What you will do:
Which of the lines in the data below contain the string "this"? Copy each of them.

Given data:
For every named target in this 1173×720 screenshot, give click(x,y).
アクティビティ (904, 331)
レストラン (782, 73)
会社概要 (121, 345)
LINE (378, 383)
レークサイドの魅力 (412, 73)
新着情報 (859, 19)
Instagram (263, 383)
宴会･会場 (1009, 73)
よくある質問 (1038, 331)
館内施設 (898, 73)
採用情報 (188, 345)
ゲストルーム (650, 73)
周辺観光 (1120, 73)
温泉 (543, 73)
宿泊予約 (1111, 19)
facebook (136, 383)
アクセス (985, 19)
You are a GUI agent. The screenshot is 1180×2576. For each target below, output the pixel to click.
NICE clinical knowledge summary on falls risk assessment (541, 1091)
* * *
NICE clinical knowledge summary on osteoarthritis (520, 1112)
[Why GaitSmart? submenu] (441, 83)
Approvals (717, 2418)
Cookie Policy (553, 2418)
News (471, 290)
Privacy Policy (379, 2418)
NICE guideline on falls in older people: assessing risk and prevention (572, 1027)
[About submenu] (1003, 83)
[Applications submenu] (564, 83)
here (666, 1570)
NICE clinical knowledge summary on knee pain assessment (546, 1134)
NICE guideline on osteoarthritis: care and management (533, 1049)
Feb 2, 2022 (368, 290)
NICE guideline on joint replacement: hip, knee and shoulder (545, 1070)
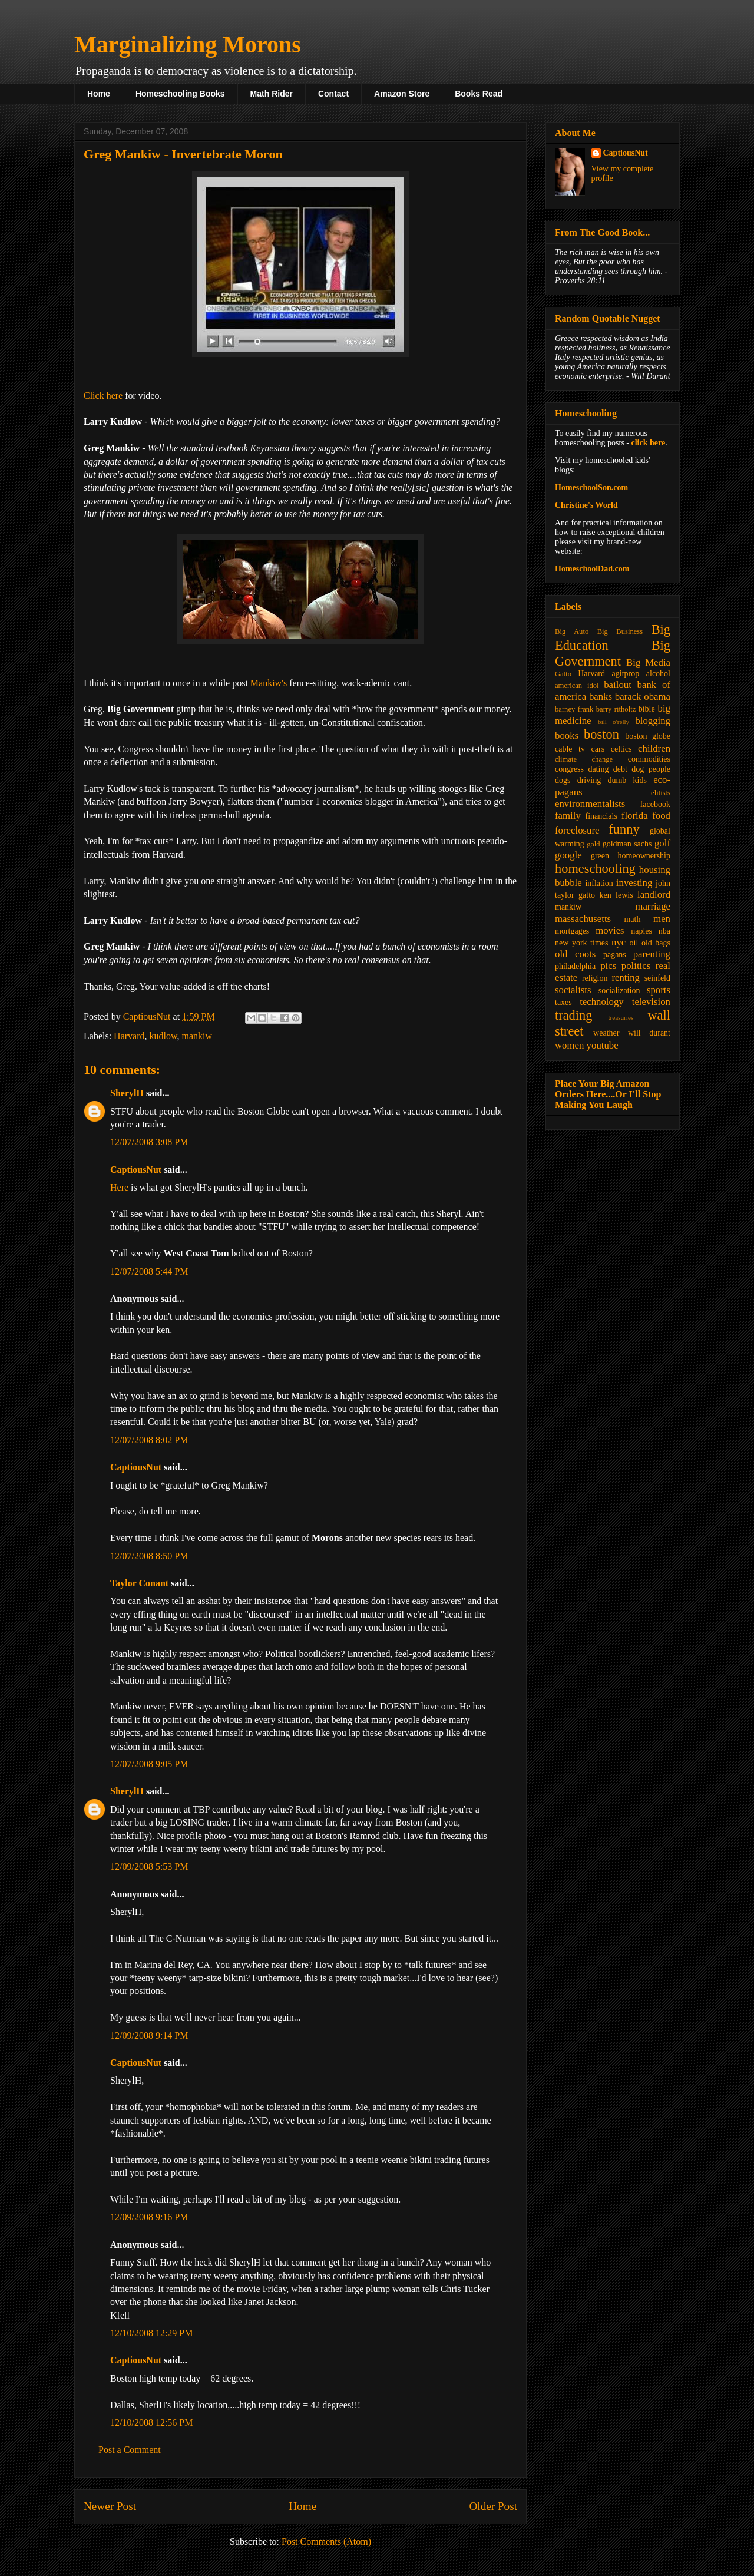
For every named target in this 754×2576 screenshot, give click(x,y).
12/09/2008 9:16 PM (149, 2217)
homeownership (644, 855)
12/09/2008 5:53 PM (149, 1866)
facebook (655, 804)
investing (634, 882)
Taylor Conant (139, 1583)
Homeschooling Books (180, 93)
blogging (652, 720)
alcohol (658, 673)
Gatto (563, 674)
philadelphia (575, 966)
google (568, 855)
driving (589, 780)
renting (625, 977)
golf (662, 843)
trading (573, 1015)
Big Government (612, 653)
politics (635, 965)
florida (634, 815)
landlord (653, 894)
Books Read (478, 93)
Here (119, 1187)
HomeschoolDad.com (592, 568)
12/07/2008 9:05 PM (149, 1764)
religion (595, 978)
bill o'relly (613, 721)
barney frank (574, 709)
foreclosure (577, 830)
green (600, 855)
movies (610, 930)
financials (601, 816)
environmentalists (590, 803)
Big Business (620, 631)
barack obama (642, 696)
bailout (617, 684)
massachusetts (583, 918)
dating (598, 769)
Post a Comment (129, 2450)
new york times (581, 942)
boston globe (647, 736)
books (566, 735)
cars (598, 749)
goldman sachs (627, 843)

Problem solution:
For every named target in this 1173×720 screenshot, give click(x,y).
For every named target in this 754×2576 screenshot, give click(x,y).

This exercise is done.